**TASK TO COMPLETE**
Nothing but the lines from the start of the data through the line with "gh our innovative" should appear in the answer, each retyped exactly, and pictures should not.

Dataset entries:
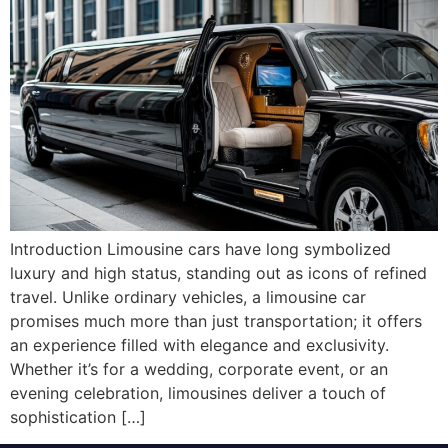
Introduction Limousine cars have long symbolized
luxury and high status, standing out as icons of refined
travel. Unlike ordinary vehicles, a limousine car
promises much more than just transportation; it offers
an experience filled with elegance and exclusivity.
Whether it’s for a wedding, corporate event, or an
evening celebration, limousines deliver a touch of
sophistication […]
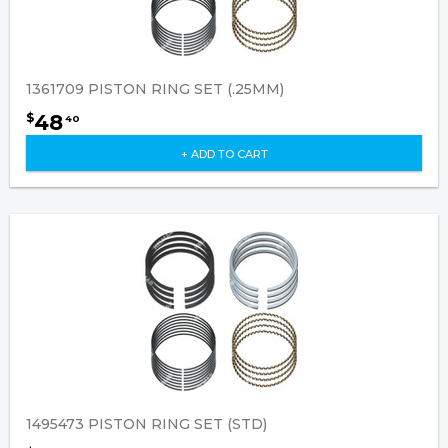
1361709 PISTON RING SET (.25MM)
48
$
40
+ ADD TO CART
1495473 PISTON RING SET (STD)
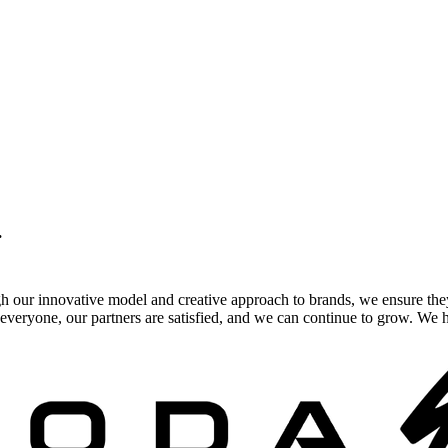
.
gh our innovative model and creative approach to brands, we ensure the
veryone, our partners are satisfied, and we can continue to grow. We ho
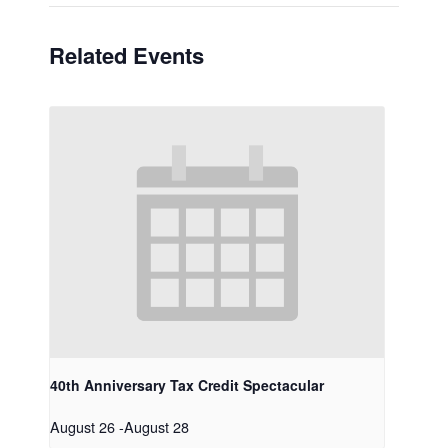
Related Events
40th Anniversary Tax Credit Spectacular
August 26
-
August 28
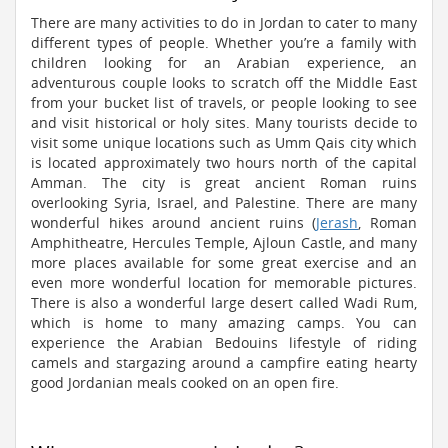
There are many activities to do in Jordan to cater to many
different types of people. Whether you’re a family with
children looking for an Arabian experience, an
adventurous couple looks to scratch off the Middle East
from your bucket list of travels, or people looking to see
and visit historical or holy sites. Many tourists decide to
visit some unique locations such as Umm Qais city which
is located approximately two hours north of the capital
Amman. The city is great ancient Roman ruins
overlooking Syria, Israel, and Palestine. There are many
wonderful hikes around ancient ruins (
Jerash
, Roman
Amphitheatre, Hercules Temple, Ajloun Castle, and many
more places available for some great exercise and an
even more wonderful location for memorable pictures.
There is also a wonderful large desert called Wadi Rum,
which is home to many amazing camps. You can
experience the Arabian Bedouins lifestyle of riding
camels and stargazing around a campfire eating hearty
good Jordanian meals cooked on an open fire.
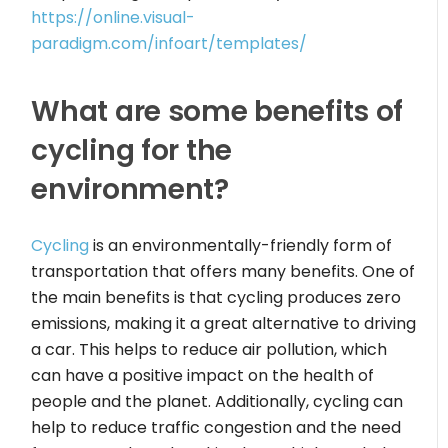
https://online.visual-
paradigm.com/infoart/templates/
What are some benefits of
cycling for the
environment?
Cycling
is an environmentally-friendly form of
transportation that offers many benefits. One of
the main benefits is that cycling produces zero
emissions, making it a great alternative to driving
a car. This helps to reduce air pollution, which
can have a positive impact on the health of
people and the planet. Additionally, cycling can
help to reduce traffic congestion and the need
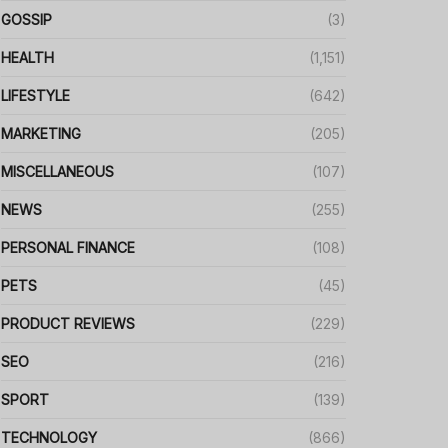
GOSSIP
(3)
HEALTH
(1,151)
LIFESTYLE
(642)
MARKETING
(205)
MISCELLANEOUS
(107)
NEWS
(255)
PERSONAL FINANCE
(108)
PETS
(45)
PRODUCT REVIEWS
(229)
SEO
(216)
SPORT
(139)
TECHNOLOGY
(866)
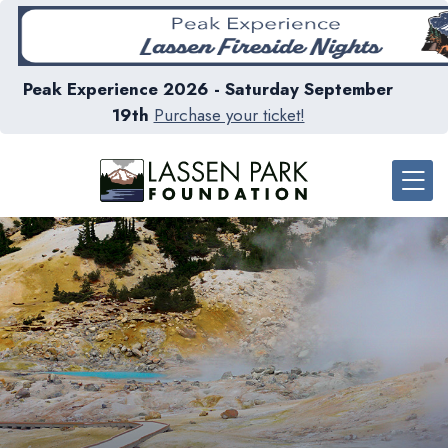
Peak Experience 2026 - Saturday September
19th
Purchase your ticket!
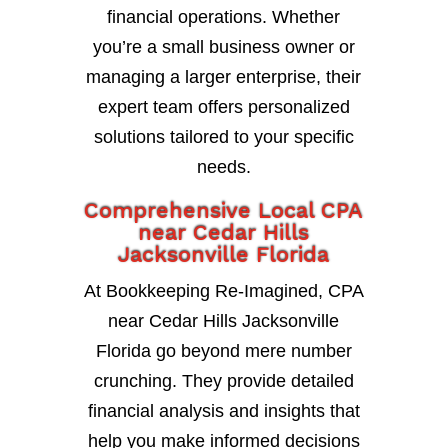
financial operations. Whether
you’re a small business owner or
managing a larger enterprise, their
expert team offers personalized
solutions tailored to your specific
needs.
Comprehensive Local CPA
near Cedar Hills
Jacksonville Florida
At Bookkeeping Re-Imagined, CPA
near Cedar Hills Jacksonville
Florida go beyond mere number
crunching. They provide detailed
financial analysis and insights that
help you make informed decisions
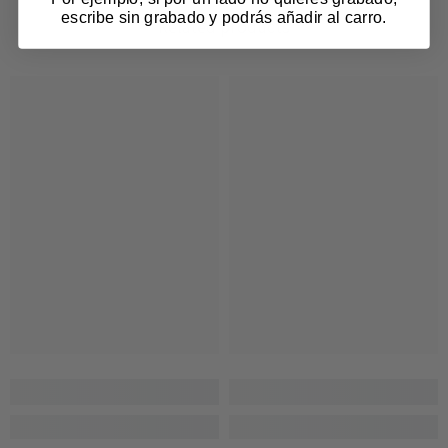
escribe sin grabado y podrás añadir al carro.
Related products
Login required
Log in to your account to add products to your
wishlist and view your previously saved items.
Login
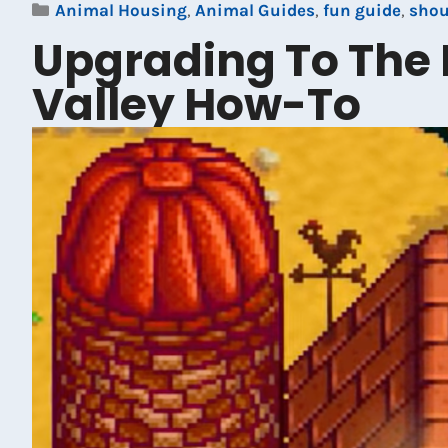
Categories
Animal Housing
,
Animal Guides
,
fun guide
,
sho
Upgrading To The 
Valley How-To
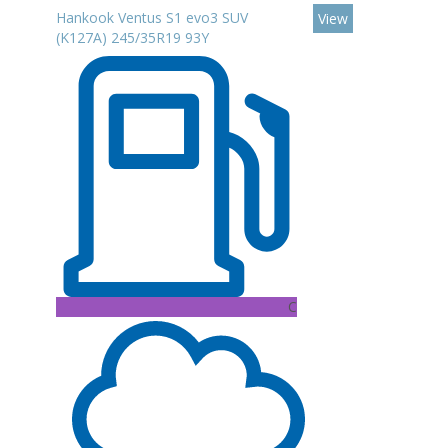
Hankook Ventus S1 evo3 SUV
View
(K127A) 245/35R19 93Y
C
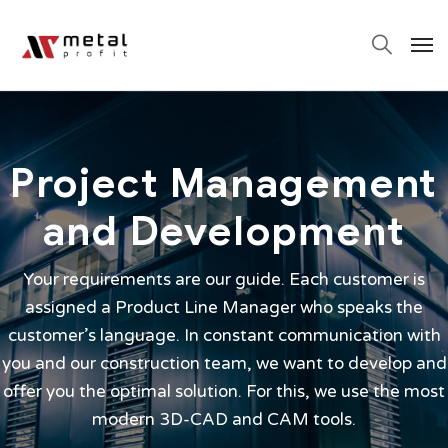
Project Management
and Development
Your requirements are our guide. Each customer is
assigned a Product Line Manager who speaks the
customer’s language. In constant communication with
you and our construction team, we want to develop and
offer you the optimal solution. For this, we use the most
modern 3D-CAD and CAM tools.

**EXERCISE ANSWER**
Introduction Limousine cars have long symbolized
luxury and high status, standing out as icons of refined
travel. Unlike ordinary vehicles, a limousine car
promises much more than just transportation; it offers
an experience filled with elegance and exclusivity.
Whether it’s for a wedding, corporate event, or an
evening celebration, limousines deliver a touch of
sophistication […]
1361709 PISTON RING SET (.25MM)
48
$
40
+ ADD TO CART
1495473 PISTON RING SET (STD)
.
gh our innovative model and creative approach to brands, we ensure the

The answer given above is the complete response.